= What you are asked to do =
Transcribe all the entries word for word, skipping the pictures.

= Record extracts =
◇ ◇ ◇ ◇ ◇

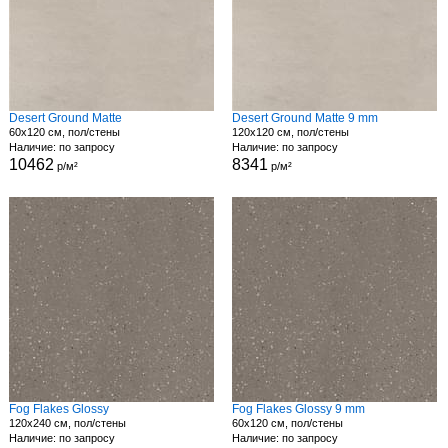
Desert Ground Matte
Desert Ground Matte 9 mm
60x120 см, пол/стены
120x120 см, пол/стены
Наличие: по запросу
Наличие: по запросу
10462
8341
р/м²
р/м²
Fog Flakes Glossy
Fog Flakes Glossy 9 mm
120x240 см, пол/стены
60x120 см, пол/стены
Наличие: по запросу
Наличие: по запросу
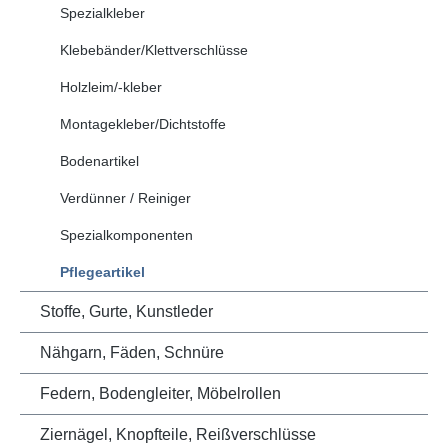
Spezialkleber
Klebebänder/Klettverschlüsse
Holzleim/-kleber
Montagekleber/Dichtstoffe
Bodenartikel
Verdünner / Reiniger
Spezialkomponenten
Pflegeartikel
Stoffe, Gurte, Kunstleder
Nähgarn, Fäden, Schnüre
Federn, Bodengleiter, Möbelrollen
Ziernägel, Knopfteile, Reißverschlüsse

◇ ◇ ◇ ◇ ◇

= Your response =
Desert Ground Matte
Desert Ground Matte 9 mm
60x120 см, пол/стены
120x120 см, пол/стены
Наличие: по запросу
Наличие: по запросу
10462
8341
р/м²
р/м²
Fog Flakes Glossy
Fog Flakes Glossy 9 mm
120x240 см, пол/стены
60x120 см, пол/стены
Наличие: по запросу
Наличие: по запросу
Spezialkleber
Klebebänder/Klettverschlüsse
Holzleim/-kleber
Montagekleber/Dichtstoffe
Bodenartikel
Verdünner / Reiniger
Spezialkomponenten
Pflegeartikel
Stoffe, Gurte, Kunstleder
Nähgarn, Fäden, Schnüre
Federn, Bodengleiter, Möbelrollen
Ziernägel, Knopfteile, Reißverschlüsse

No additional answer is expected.